Discussion in 'Dealing With Multiple Losses' started by Crowe, Aug 31, 2020.

  1. Crowe

    Crowe New Member

    In December of 2019 my mom went into a back surgery and ended up passing away. My husband was my rock through all of this. Then my husband got Covid and his lungs could not be repaired. He passed away August 2, 2020. I feel so lost and numb scared to know what will happen next.
     
  2. HW2927

    HW2927 Member

    I am so sorry for your losses. My husband recently passed away and I feel so alone and scared too. Some
    days I just stare out the window in disbelief. It is horrible. I totally understand how you feel. Numb is a good way to put it.
     
  3. Chris M 2000

    Chris M 2000 Well-Known Member

    Hello Crowe. So sorry to hear of your painful losses. I can't imagine having to deal with two losses in a row so close to each other. It sounds like you and your husband were bonded very closely. No wonder this is so much grief and pain.

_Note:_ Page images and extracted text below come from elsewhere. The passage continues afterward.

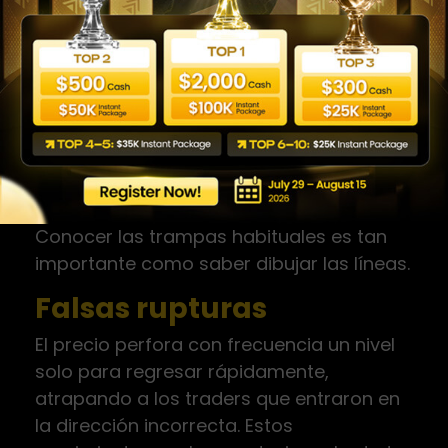
la confirmación dentro de un contexto
favorable.
Falsos quiebres y
errores comunes
El mercado castiga con frecuencia a
quien opera niveles de forma mecánica.
Conocer las trampas habituales es tan
importante como saber dibujar las líneas.
Falsas rupturas
El precio perfora con frecuencia un nivel
solo para regresar rápidamente,
atrapando a los traders que entraron en
la dirección incorrecta. Estos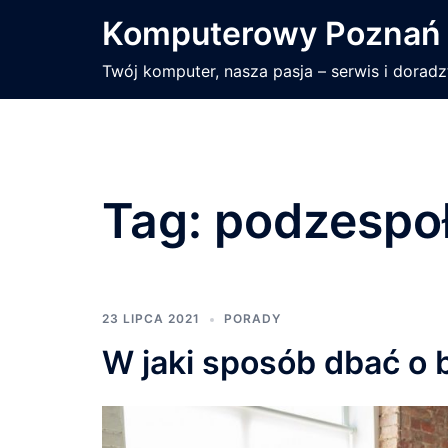
Przejdź
Komputerowy Poznań
do
treści
Twój komputer, nasza pasja – serwis i dorad
Tag:
podzespo
23 LIPCA 2021
PORADY
W jaki sposób dbać o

In a way, our grief is a sign of the closeness of the relationship. No wonder you are worried about what will happen next.
    When my mother went through a divorce, I told her numerous times that God will never put more on you than you can handle without making a way of escape. Then when we lost our 28-year-old son to suicide, I said, "God you must have been wrong about this one thing. I cannot possibly make it through another day.
    I considered suicide myself but knew it was not acceptable. I just kept hanging on knowing that God was the only one who could help me-and He did. It was not an easy path to walk on, as it will not be for you either, but grieving never is. It is hard work. But it is amazing for someone who knew they could not endure another day, to see that I have travelled down that path and here I am 20 years later.
    Hang on. Don't give up. There is hope for you. Cling to hope with all your might.
    You can make it in your new life. I know we want the old life back, but that is not within our grasp. We must go on in our new reality.
    I care for you.
    Chris
     
  4. Chris M 2000

    Chris M 2000 Well-Known Member

    Life will never be the same and neither will you-but this new life can be good too.